Henry Handel Richardson's The Fortunes of Richard Mahony, a trilogy originally published between 1917 and 1929, seems, at first glance, deceptively Victorian. Set in Australia during the gold rush of the mid-nineteenth century, the three novels trace the rise and fall of the title character against the backdrop of colonial expansion (and, indeed, contraction). Mahony, an Irish expatriate, struggles to establish himself as, first, a shopkeeper, then, a doctor (as per his training); he marries, plays the stock market, and slowly rises up the colonial social ladder. But he suffers from incurable wanderlust, both literal and figurative. Worse still, he swings between self-destructive optimism and equally self-destructive paranoia, and the latter trait consigns him to a madhouse in the third volume, Ultima Thule. He is, in many ways, a profoundly unlikeable character throughout, whether it's his priggishness in the beginning or his overwhelming selfishness in the end. Richardson identifies Richard Mahony with the sea, both because it is eternally in motion and because it is "between" homes--Australia and Britain--rather than a home itself.
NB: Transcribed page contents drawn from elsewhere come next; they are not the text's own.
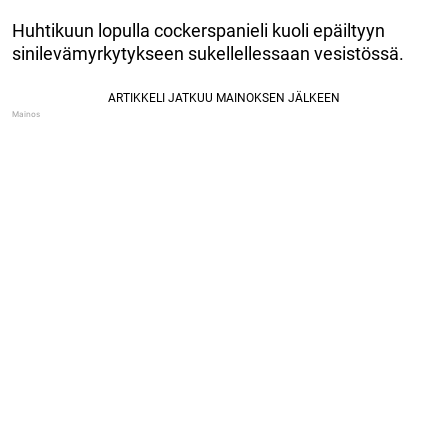
Huhtikuun lopulla cockerspanieli kuoli epäiltyyn
sinilevämyrkytykseen sukellellessaan vesistössä.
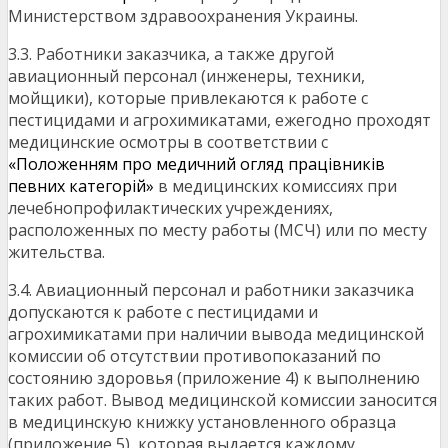
Министерством здравоохранения Украины.
3.3. Работники заказчика, а также другой
авиационный персонал (инженеры, техники,
мойщики), которые привлекаются к работе с
пестицидами и агрохимикатами, ежегодно проходят
медицинские осмотры в соответствии с
«Положенням про медичний огляд працівників
певних категорій»
в медицинских комиссиях при
лечебнопрофилактических учреждениях,
расположенных по месту работы (МСЧ) или по месту
жительства.
3.4. Авиационный персонал и работники заказчика
допускаются к работе с пестицидами и
агрохимикатами при наличии вывода медицинской
комиссии об отсутствии противопоказаний по
состоянию здоровья (приложение 4) к выполнению
таких работ. Вывод медицинской комиссии заносится
в медицинскую книжку установленного образца
(приложение 5), которая выдается каждому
The trilogy's truly heroic figure is not Mahony but his wife, Mary. A timid teenager at the time of her marriage, at first unquestioningly devoted to her husband, Mary becomes an iron woman. In the face of her husband's inability to deal with other human beings, she learns how to conciliate his clients, manage his household, and negotiate their increasingly tricky financial straits. At the same time, she also finds herself imprisoned by a very "Victorian" domestic ideology, parts of which she accepts without question, parts of which actually destroy the family (most notably, Richard's attempts to keep business matters strictly within his own purview). While Mary is hardly perfect--she lacks imagination and doesn't seem to understand her children, especially her son--she nevertheless wrestles with life in a way that Richard conspicuously does not. The reader notes a certain irony at the expense of stereotypical gender roles: Richard's attempts to keep a firm hold on his gentlemanly public role backfire rather spectacularly, while Mary's determination to salvage her family eventually forces her into white-collar work. If Richard is the sea, Mary--who keeps trying to put down roots--is the land.
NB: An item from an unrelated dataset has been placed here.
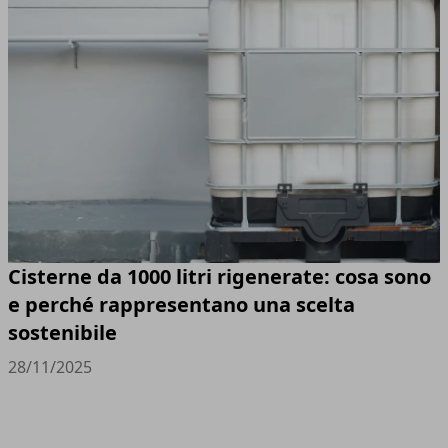
Cisterne da 1000 litri rigenerate: cosa sono
e perché rappresentano una scelta
sostenibile
28/11/2025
Readers of nineteenth-century fiction will recognize a number of key themes: the quest for gentility; the concept of national identity (which Richardson usually addresses figuratively, instead of directly); the figure of the "self-made man"; the collapse of religious certainties in the age of Darwin and the spiritualists; the dangers of the stock market; the possibilities of free agency versus unfeeling forces beyond one's control. And Richardson's novel is almost perfectly linear in structure. But the reader soon realizes that Richardson articulates almost the entire narrative through free indirect discourse. In other words, there's virtually no "objective" perspective on the story's events: everything is subtly shaded by Richard's perspective, or Mary's, or their son Cuffy's. (Other characters occasionally float in as well.) Richardson's approach draws our attention to the psychological territory of Australia, as well as to its often forbidding landscapes.